The so-called Indian model of devolution is being touted here as the panacea for Sri Lanka’s ethnic ills despite the fact that India itself has witnessed many a race riot like the ones in Mumbai and Gujarat in spite of its quasi-federalism. The manner in which Jayalalithaa has rendered the Centre impotent may be used by the opponents of the Indian model in this country to bolster their claim that devolution is inimical to national sovereignty and exerts a centrifugal force on the periphery.
Foreign policy had remained an exclusive preserve of India’s centre until recently, but today Tamil Nadu has effectively encroached on it and made a puppet of the central government. Kanwal Sibal, a former Indian Foreign Secretary, in a recent column which we reproduced on this page yesterday has this to say, inter alia: "If our foreign policy towards Sri Lanka should be based on the sentiments of the people of Tamil Nadu today, then sentiments in West Bengal should dictate our foreign policy towards Bangladesh tomorrow, and those in UP and Bihar should determine what we do with Nepal day after… Our neighbours are independent, sovereign countries, which requires that we control our domestic lobbies and prevent them from distorting our policies in our periphery. Moreover, when the states are today resisting strongly encroachment on their powers in a federal system, they should also respect the prerogative of the Centre to make foreign policy." He has put forth a very cogent, compelling argument. There is, however, another question that has gone unasked.
India has inducted its army here, backed US-sponsored resolutions in Geneva twice and interferes with Sri Lanka’s internal affairs, claiming that it is duty bound to heed Tamil Nadu’s concerns. If so, then since all Pakistanis are doubtlessly concerned about the plight of their brethren in India, will India allow Pakistan to interfere with its internal affairs? There cannot be two different sauces for the goose and the gander!
There is no way India with UN Security Council ambitions could justify its subservience to Tamil Nadu politicians and allowing them to dictate its Sri Lanka policy and whimsically declare Sri Lankan sportspersons personae non gratae. Such arbitrary action is possible only in a separate state.

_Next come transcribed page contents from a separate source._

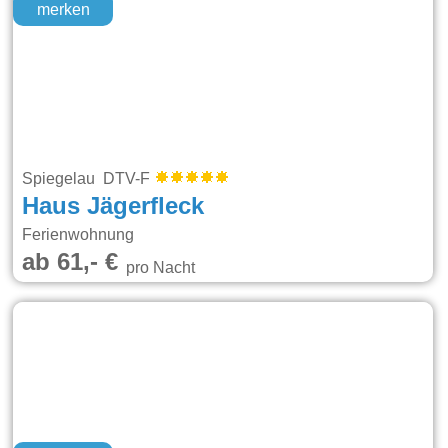
merken
Spiegelau DTV-F
Haus Jägerfleck
Ferienwohnung
ab 61,- €
pro Nacht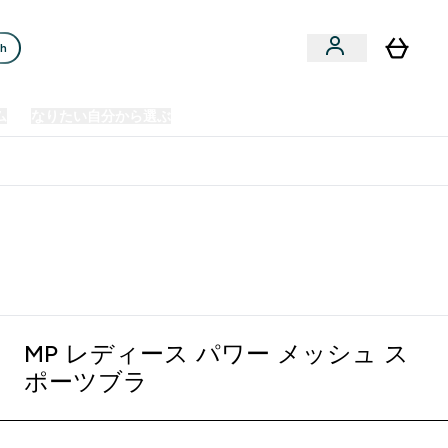
ch
ム
なりたい自分から選ぶ
クリアランスセール
日本製造商品
u
Enter プレミアム submenu
Enter なりたい自分から選ぶ submenu
En
⌄
⌄
⌄
欧州スポーツ栄養No.1ブランド*
MP レディース パワー メッシュ ス
ポーツブラ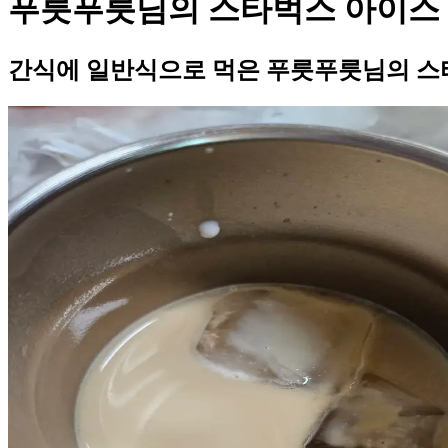
푸릇푸릇님의 스타벅스 아이스 
간식에 일반식으로 먹은 푸릇푸릇님의 스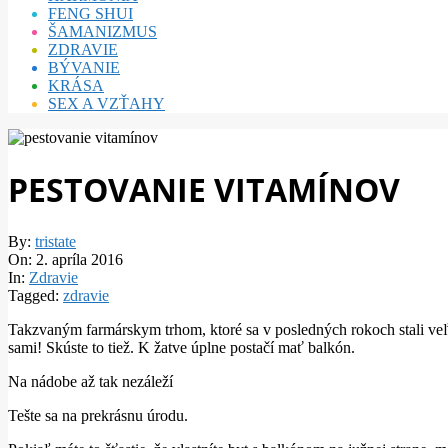
FENG SHUI
ŠAMANIZMUS
ZDRAVIE
BÝVANIE
KRÁSA
SEX A VZŤAHY
PESTOVANIE VITAMÍNOV
By:
tristate
On:
2. apríla 2016
In:
Zdravie
Tagged:
zdravie
Takzvaným farmárskym trhom, ktoré sa v posledných rokoch stali veľk
sami! Skúste to tiež. K žatve úplne postačí mať balkón.
Na nádobe až tak nezáleží
Tešte sa na prekrásnu úrodu.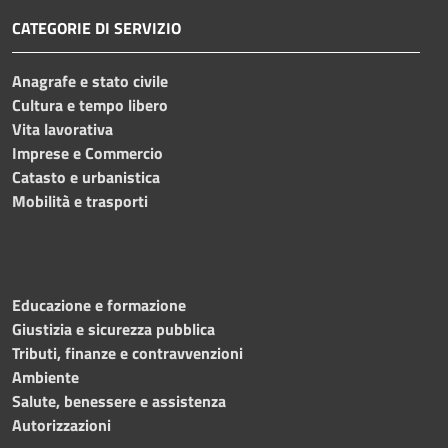
CATEGORIE DI SERVIZIO
Anagrafe e stato civile
Cultura e tempo libero
Vita lavorativa
Imprese e Commercio
Catasto e urbanistica
Mobilità e trasporti
Educazione e formazione
Giustizia e sicurezza pubblica
Tributi, finanze e contravvenzioni
Ambiente
Salute, benessere e assistenza
Autorizzazioni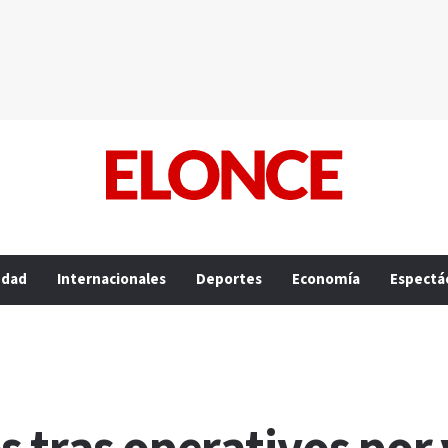
edad
Internacionales
Deportes
Economía
Espectá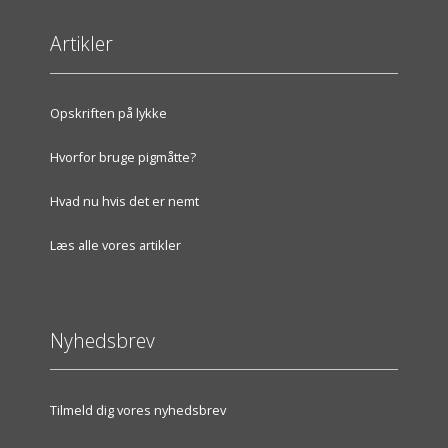
Artikler
Opskriften på lykke
Hvorfor bruge pigmåtte?
Hvad nu hvis det er nemt
Læs alle vores artikler
Nyhedsbrev
Tilmeld dig vores nyhedsbrev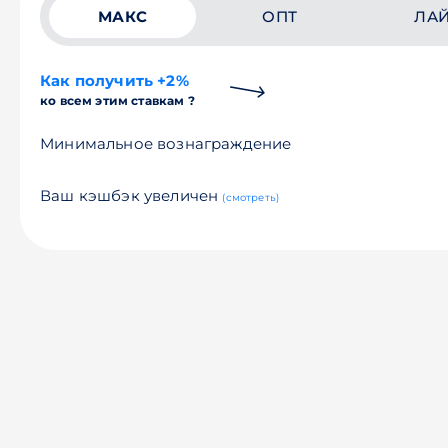
МАКС
ОПТ
ЛА
Как получить +2%
ко всем этим ставкам ?
Минимальное вознаграждение
Ваш кэшбэк увеличен
(смотреть)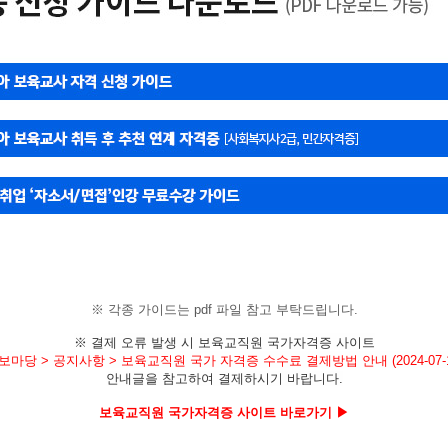
※ 각종 가이드는 pdf 파일 참고 부탁드립니다.
※ 결제 오류 발생 시 보육교직원 국가자격증 사이트
보마당 > 공지사항 > 보육교직원 국가 자격증 수수료 결제방법 안내 (2024-07-1
안내글을
참고하여 결제하시기 바랍니다.
보육교직원 국가자격증 사이트 바로가기 ▶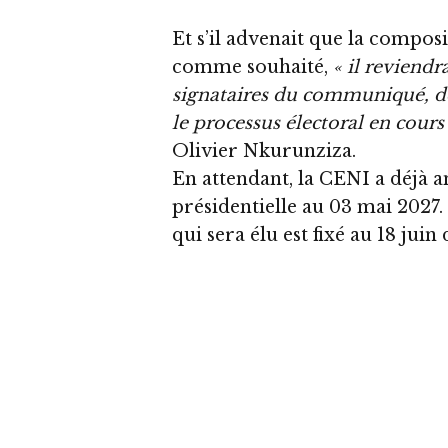
Et s’il advenait que la compos
comme souhaité,
« il reviendr
signataires du communiqué, de
le processus électoral en cour
Olivier Nkurunziza.
En attendant, la CENI a déjà a
présidentielle au 03 mai 2027
qui sera élu est fixé au 18 jui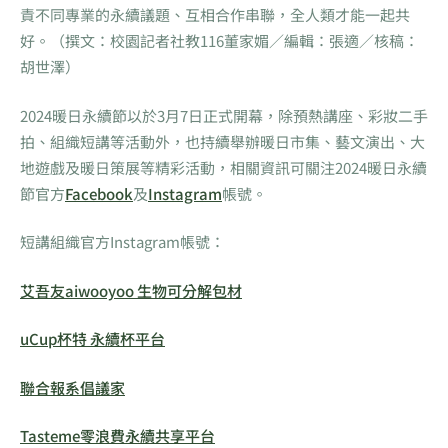
責不同專業的永續議題、互相合作串聯，全人類才能一起共
好。（撰文：校園記者社教116董家媚／編輯：張適／核稿：
胡世澤）
2024暖日永續節以於3月7日正式開幕，除預熱講座、彩妝二手
拍、組織短講等活動外，也持續舉辦暖日市集、藝文演出、大
地遊戲及暖日策展等精彩活動，相關資訊可關注2024暖日永續
節官方
Facebook
及
Instagram
帳號。
短講組織官方Instagram帳號：
艾吾友aiwooyoo 生物可分解包材
uCup杯特 永續杯平台
聯合報系倡議家
Tasteme零浪費永續共享平台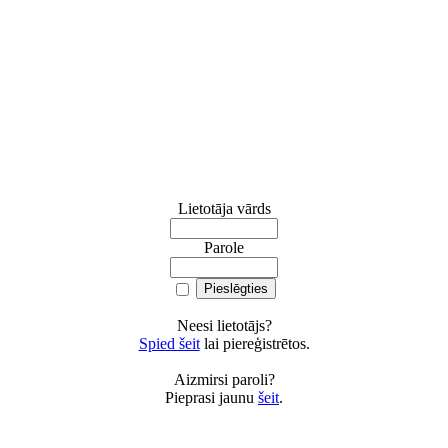
Lietotāja vārds
Parole
Neesi lietotājs?
Spied šeit
lai piereģistrētos.
Aizmirsi paroli?
Pieprasi jaunu
šeit
.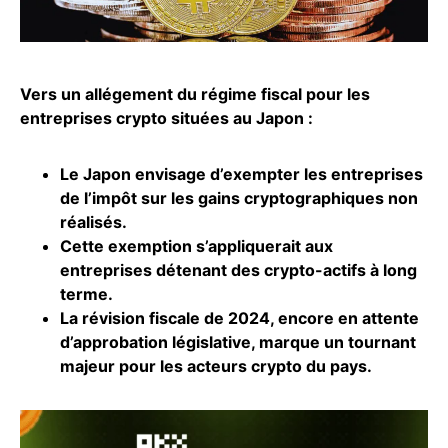
Vers un allégement du régime fiscal pour les
entreprises crypto situées au Japon :
Le Japon envisage d’exempter les entreprises
de l’impôt sur les gains cryptographiques non
réalisés.
Cette exemption s’appliquerait aux
entreprises détenant des crypto-actifs à long
terme.
La révision fiscale de 2024, encore en attente
d’approbation législative, marque un tournant
majeur pour les acteurs
crypto
du pays.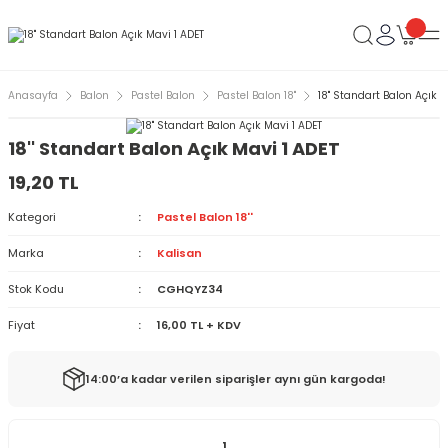
Anasayfa
Balon
Pastel Balon
Pastel Balon 18''
18'' Standart Balon Açık M
18'' Standart Balon Açık Mavi 1 ADET
19,20 TL
Kategori
Pastel Balon 18''
Marka
Kalisan
Stok Kodu
CGHQYZ34
Fiyat
16,00 TL + KDV
14:00’a kadar verilen siparişler aynı gün kargoda!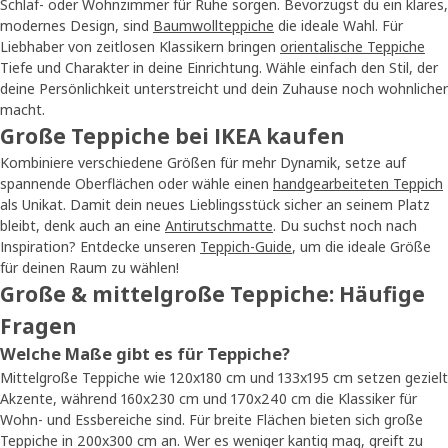
Schlaf- oder Wohnzimmer für Ruhe sorgen. Bevorzugst du ein klares,
modernes Design, sind
Baumwollteppiche
die ideale Wahl. Für
Liebhaber von zeitlosen Klassikern bringen
orientalische Teppiche
Tiefe und Charakter in deine Einrichtung. Wähle einfach den Stil, der
deine Persönlichkeit unterstreicht und dein Zuhause noch wohnlicher
macht.
Große Teppiche bei IKEA kaufen
Kombiniere verschiedene Größen für mehr Dynamik, setze auf
spannende Oberflächen oder wähle einen
handgearbeiteten Teppich
als Unikat. Damit dein neues Lieblingsstück sicher an seinem Platz
bleibt, denk auch an eine
Antirutschmatte
. Du suchst noch nach
Inspiration? Entdecke unseren
Teppich-Guide
, um die ideale Größe
für deinen Raum zu wählen!
Große & mittelgroße Teppiche: Häufige
Fragen
Welche Maße gibt es für Teppiche?
Mittelgroße Teppiche wie 120x180 cm und 133x195 cm setzen gezielt
Akzente, während 160x230 cm und 170x240 cm die Klassiker für
Wohn- und Essbereiche sind. Für breite Flächen bieten sich große
Teppiche in 200x300 cm an. Wer es weniger kantig mag, greift zu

However, in banning Sri Lankan cricketers, Jayalalithaa has unwittingly done Sri Lanka’s cricket a big favour. The Indian Premier League (IPL) tournament where famous cricketers get auctioned like camel jockeys in Arabia or sex workers in some countries may serve the purpose of greedy players, some of whom, not to put too fine a point on it, wouldn’t scruple to cheat their mothers if there was money in it for them, but it has manifestly ruined Sri Lanka’s de facto national game. Cricketers need money. They have families to look after and a future to plan for. But on no account should they be allowed to subjugate the country’s interests to the lure of dosh while wearing the national cap. As Sri Lanka’s World Cup winning skipper Arjuna Ranatunga has succinctly said, the rot in Sri Lanka’s cricket set in, the day players started playing for money. Today, the situation has taken a turn for the worse with players breathing and living not cricket but shekels and stooping to any low level to earn an extra penny. Only a tough guy of Arjuna’s calibre who brooks no nonsense and suffers no fools gladly is equal to the task of brining some order out of chaos at Sri Lanka Cricket, weaning players from the Indian cricket cabaret, making them fall in line and preparing them for the next World Cup tournament. Why he has not been given that onerous task defies comprehension. Is it that the government wants to let the gentleman’s game wither on the vine so that some other sport could be promoted in its place?
The only option Sri Lankan cricketers have been left with is to boycott IPL, the weak-kneed organisers of which have let them down badly, if they have an iota of self respect, which we doubt very much.
If India cannot tell a chief minister who has got too big for her slippers where to get off, how could it expect other countries to tackle seemingly intractable problems such as cross-border terrorism?